- OD&D works differently from (say) third edition, Fate, or Dungeon World. Not just in the details, but in very broad assumptions. These functional differences matter; even if they do not matter to you, they matter to me and others.
- RPGs live in different parts of design space. They do not simply move forward on a timeline of technological progress, where whatever big publishers or the "indie" scene produces simply makes past RPGs obsolete. Rather, fashions change and different corners of design space are explored or returned to.
Key Assumptions for Studying OD&D
Why OD&D Matters
OD&D defined the RPG genre. It looks like "RPG" became popular as a generic term for games like OD&D, so it's kind of prototypical. If you want history, you can go back as far as you want in Blackmoor, Braunstein and wargames like Kriegsspiel. If you want a more conventionally organized and quickly playable game, you can read B/X. But OD&D is the first full-blown published RPG, the one that inspired and/or provoked the rest.

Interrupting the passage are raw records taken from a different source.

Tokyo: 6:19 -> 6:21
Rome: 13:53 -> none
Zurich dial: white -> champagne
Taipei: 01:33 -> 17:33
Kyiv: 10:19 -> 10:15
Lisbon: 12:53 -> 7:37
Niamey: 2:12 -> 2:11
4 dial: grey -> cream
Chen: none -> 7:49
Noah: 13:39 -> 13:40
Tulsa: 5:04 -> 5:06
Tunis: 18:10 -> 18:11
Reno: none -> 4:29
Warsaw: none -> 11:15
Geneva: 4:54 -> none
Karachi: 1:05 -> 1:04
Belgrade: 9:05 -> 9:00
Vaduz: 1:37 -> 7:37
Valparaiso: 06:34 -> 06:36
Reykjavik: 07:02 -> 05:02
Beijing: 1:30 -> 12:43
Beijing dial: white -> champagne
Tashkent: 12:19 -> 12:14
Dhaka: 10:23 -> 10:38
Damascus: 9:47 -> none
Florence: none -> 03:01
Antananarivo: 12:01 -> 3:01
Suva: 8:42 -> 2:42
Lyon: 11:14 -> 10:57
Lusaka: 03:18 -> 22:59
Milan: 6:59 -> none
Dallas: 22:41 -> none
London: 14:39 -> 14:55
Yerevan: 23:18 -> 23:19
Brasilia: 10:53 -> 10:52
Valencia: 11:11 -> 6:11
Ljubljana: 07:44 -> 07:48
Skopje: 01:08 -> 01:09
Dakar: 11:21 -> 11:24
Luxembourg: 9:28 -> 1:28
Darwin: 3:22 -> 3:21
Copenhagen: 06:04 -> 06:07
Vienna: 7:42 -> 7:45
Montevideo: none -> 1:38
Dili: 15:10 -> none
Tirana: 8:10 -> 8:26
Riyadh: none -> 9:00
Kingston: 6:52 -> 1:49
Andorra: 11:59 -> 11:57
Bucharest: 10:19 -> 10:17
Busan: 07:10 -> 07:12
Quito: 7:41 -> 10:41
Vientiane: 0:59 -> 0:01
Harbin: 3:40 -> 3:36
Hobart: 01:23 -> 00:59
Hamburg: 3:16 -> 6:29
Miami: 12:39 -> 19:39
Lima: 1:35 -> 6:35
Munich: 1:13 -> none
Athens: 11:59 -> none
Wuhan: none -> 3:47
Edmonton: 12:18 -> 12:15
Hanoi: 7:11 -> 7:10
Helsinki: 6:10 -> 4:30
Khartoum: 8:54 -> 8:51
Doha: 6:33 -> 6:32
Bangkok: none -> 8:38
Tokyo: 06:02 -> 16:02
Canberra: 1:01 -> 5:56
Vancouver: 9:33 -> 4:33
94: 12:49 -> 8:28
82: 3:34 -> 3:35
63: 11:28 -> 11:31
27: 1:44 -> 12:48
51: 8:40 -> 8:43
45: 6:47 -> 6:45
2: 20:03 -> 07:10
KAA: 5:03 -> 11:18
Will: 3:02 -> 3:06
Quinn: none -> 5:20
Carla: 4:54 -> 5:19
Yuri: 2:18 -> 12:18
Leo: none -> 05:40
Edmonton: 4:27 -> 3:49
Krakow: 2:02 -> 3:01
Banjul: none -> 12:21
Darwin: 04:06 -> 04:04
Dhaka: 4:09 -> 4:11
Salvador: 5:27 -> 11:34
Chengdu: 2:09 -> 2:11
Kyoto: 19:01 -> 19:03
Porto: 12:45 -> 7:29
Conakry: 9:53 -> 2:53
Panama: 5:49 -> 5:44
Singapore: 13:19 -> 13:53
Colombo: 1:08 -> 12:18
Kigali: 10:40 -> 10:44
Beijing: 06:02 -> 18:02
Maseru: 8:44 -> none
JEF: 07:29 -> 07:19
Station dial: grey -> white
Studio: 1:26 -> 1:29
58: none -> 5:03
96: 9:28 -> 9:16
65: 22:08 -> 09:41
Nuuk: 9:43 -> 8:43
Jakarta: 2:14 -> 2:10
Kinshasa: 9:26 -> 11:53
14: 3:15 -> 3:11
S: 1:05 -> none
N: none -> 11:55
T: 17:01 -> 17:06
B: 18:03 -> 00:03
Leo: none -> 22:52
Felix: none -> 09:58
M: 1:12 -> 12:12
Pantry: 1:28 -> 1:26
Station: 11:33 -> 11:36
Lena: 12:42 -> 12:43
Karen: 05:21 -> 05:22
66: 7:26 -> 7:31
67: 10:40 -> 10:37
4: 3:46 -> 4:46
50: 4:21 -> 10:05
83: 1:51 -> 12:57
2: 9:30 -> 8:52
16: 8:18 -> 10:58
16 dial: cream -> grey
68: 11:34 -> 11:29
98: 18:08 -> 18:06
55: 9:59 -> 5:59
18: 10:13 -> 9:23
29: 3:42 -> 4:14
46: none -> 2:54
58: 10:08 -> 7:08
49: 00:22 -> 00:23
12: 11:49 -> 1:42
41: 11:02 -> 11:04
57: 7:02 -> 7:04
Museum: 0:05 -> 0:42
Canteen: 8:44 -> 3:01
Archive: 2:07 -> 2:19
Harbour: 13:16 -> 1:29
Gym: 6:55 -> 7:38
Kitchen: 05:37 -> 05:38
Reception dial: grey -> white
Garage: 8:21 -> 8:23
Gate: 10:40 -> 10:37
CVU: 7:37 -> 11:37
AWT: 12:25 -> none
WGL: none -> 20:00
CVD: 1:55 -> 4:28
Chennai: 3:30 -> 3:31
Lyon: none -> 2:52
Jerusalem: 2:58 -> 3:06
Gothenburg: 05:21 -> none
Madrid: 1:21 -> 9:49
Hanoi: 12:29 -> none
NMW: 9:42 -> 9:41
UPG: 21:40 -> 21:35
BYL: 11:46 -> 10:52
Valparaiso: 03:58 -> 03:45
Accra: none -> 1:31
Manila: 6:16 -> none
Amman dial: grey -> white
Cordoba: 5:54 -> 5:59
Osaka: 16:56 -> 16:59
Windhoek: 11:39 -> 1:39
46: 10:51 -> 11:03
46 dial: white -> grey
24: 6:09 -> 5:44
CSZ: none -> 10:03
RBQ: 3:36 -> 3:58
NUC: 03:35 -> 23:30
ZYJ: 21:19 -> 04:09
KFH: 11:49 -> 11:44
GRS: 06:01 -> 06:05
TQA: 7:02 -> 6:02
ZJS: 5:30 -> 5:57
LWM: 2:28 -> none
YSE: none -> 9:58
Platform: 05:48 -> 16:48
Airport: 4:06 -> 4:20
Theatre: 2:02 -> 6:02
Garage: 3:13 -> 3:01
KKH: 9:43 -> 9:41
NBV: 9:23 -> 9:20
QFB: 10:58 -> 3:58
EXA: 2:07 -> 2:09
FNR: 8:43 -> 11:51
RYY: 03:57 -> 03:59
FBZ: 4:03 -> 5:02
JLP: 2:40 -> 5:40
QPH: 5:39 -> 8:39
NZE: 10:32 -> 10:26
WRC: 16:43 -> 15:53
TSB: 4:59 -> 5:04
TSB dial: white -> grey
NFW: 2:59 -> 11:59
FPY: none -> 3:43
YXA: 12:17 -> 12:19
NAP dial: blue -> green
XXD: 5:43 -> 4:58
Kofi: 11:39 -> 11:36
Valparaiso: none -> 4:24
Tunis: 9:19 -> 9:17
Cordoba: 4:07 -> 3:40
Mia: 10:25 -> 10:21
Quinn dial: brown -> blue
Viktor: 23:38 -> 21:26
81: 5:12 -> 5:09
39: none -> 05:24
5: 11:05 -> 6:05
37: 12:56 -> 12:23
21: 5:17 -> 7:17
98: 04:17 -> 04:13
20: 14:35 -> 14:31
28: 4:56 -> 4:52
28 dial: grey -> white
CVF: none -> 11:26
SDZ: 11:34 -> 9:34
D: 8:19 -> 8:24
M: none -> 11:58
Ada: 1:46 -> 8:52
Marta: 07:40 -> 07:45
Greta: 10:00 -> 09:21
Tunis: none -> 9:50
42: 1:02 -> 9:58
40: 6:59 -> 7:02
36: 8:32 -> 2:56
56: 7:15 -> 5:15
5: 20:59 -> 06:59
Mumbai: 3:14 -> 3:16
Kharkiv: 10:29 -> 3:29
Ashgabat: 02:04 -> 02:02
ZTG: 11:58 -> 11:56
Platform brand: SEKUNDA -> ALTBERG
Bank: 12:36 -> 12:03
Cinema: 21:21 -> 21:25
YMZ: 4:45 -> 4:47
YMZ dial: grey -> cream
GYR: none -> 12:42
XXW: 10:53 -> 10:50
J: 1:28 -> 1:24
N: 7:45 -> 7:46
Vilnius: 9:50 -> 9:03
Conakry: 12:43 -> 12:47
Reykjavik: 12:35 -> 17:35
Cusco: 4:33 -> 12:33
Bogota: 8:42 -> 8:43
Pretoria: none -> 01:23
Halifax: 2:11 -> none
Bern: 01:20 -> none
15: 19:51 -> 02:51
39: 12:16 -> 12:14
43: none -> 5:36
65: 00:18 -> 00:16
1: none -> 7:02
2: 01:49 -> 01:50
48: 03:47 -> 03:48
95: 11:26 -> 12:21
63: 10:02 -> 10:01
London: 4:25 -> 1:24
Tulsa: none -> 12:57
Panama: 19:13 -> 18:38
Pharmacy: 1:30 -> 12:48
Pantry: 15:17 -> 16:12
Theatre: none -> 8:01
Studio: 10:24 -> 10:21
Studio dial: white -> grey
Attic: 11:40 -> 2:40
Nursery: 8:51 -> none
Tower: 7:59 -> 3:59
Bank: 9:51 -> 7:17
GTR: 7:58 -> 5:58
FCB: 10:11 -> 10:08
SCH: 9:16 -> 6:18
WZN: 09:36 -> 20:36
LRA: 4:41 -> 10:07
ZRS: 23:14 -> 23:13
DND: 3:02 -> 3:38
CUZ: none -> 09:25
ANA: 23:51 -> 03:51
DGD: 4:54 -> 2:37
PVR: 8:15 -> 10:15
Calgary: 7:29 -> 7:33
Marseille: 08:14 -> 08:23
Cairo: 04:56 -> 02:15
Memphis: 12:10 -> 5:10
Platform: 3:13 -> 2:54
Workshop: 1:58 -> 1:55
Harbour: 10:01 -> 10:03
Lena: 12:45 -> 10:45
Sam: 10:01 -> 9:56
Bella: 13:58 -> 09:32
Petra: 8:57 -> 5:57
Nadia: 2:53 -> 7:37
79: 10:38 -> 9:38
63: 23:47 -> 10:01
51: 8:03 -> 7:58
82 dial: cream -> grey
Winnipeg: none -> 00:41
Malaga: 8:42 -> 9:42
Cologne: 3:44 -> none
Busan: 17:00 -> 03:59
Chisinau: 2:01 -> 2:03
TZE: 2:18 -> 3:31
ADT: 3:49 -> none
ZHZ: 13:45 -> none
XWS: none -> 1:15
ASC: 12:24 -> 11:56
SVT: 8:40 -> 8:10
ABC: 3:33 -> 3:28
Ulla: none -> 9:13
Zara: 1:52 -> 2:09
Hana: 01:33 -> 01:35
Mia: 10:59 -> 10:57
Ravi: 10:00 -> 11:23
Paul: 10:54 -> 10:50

At the same time, OD&D is not really what we expect RPGs to be. It represents a point in time where games designed on the lines of third edition didn't even exist yet. Now, even when people want to do "old-school," they start with and revert back to standard advice and prevailing styles and whatever they learned RPGs from. They write books full of stuff RPGs are supposed to have. OD&D shows other ways people made RPGs work, other models for gameplay. It provides a fresh angle on the subject, way out of the norm.
I take OD&D as a point of departure, or a point of reference - the RPG equivalent of the biological "model organism" like Mendel's peas, fruit flies, C. elegans, white mice. It's a point in RPG design space, indicating the existence of a larger region of RPG design space, and the presence of viable and interesting designs in that region. And you can study OD&D to see the way this can work, even though it has to work in quite a different way from third edition or whatever.